Wednesday, February 19, 2020

some measure of closure?

Michael had contacted me while i was washing clothes.
Was it possible for him to come by and talk with me this evening?
I assured him that would be fine, but it would be at least 6 PM before I would be home.
That would be fine, he told me.

So, while the laundry whirled and twirled, I puzzled over what might be up.
Was he interested in moving back in with me?
Was he trying to see about his girlfriend moving in with me?
Just what was he wanting to see me about?

I had no idea it would be about her.
The last I had known was she had pleaded guilty to the federal charge and was to be sentenced last week.
I had not known the sentencing had been postponed until yesterday.
I had not known how fraught with concern Michael had been over the delay.
He needed this chapter of his life to be closed, to have an official stamp of "done" on it.
I could understand completely.
When I was getting divorced, I had been told it would be finalized on 14 December 2007.
Instead, my lawyer told me it was being postponed and might not be completed that year.
I had nearly lost my mind.
I had needed it to be "d-o-n-e", to no longer be part of a broken couple.
Then, the new date had been set: 21 December 2007.
I lost my mind again, as I had not wanted it so close to his birthday.
He had not minded that at all, not even coming to the court proceedings.
I remain ever grateful to my fsilm, Beverly, for being there with me.
I shared all of that with Michael.

At least I had not had to deal with my news splashed all over the television news.
When Michael had picked up the girls this afternoon, the sitter had greeted him with that.
Melanie's sentencing was on the afternoon news, which meant it would be on the evening and late-night editions as well.
Damn.
His biggest concern was about his daughters not hearing about all of that.
His biggest concern has always been about the care of his children.
I tried to explain to him that the repercussions of the wife's actions are not ended.
She still faces multiple counts in state court and that will likely drag on for years.

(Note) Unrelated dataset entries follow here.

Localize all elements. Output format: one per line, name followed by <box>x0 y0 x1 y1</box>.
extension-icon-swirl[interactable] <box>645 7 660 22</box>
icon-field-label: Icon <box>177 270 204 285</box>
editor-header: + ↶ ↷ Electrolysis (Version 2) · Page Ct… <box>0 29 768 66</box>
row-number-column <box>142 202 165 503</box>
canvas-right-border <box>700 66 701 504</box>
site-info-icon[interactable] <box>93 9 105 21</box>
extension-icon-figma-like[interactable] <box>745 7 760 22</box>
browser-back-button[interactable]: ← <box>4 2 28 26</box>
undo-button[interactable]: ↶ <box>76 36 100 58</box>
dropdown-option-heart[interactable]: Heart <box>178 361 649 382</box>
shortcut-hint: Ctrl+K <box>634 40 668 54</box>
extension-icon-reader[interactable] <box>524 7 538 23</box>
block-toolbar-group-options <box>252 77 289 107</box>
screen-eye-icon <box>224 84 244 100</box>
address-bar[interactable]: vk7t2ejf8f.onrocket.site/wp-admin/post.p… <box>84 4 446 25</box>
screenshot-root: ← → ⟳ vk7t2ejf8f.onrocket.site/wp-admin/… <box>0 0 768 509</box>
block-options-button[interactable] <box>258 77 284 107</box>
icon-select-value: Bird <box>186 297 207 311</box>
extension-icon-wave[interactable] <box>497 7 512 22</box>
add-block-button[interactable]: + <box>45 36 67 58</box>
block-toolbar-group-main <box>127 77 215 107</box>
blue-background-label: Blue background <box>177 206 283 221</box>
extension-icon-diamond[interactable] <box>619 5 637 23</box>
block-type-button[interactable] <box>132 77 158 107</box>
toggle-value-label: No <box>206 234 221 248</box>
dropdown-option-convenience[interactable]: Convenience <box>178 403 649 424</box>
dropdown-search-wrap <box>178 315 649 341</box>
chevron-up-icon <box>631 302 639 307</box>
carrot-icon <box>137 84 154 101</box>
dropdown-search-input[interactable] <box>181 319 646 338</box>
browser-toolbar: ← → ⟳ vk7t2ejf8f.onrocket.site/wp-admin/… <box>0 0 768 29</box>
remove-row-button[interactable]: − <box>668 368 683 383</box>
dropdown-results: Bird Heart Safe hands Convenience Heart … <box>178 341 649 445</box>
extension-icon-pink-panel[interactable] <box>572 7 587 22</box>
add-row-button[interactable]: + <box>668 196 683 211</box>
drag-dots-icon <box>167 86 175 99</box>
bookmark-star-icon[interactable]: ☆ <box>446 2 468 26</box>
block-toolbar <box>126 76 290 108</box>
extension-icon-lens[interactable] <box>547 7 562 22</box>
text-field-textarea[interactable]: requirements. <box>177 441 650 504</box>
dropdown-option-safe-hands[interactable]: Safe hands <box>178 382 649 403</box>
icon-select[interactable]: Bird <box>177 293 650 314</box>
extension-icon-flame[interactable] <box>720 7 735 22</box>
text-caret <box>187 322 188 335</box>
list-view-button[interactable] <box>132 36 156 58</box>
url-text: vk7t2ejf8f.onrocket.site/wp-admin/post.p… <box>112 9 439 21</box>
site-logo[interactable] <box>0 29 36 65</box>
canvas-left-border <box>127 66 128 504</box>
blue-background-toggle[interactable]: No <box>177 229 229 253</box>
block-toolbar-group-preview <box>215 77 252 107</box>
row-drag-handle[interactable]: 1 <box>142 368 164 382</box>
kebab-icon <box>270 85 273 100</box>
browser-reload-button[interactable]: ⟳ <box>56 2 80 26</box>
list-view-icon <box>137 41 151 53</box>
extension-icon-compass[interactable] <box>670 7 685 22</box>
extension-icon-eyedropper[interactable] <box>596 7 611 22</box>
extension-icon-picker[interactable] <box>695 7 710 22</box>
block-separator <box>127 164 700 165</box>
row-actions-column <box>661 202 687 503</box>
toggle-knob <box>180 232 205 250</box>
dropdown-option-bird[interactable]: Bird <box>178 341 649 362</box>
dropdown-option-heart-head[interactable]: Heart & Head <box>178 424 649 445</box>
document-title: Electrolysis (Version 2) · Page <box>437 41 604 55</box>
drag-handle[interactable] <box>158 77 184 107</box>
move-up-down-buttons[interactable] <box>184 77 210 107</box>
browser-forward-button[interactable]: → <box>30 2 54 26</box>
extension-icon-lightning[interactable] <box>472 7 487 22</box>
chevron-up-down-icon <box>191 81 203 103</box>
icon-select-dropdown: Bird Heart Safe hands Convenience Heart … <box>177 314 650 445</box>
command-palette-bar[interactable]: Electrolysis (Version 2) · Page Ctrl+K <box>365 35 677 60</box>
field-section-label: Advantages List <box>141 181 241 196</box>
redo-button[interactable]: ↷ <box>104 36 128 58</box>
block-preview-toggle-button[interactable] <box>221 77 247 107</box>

There was some good news for him, though.
Now that she is a convicted felon, he can get divorced with no red tape.
She will be in federal prison, with no parole ever, for thirty years.
That means there will never be a possibility of her having custody of their two daughters.
With that possibility being null and void, he can eliminate her as his wife, no contest.
i thank You, God.

I pray that the girls are young enough to make a recovery from her actions.
I pray that they will have guidance and good counsel as they grow older and mature.
I am grateful that they will be in their mid-thirties by the time she is released on probation.

i thank You, God, for my time with the twins.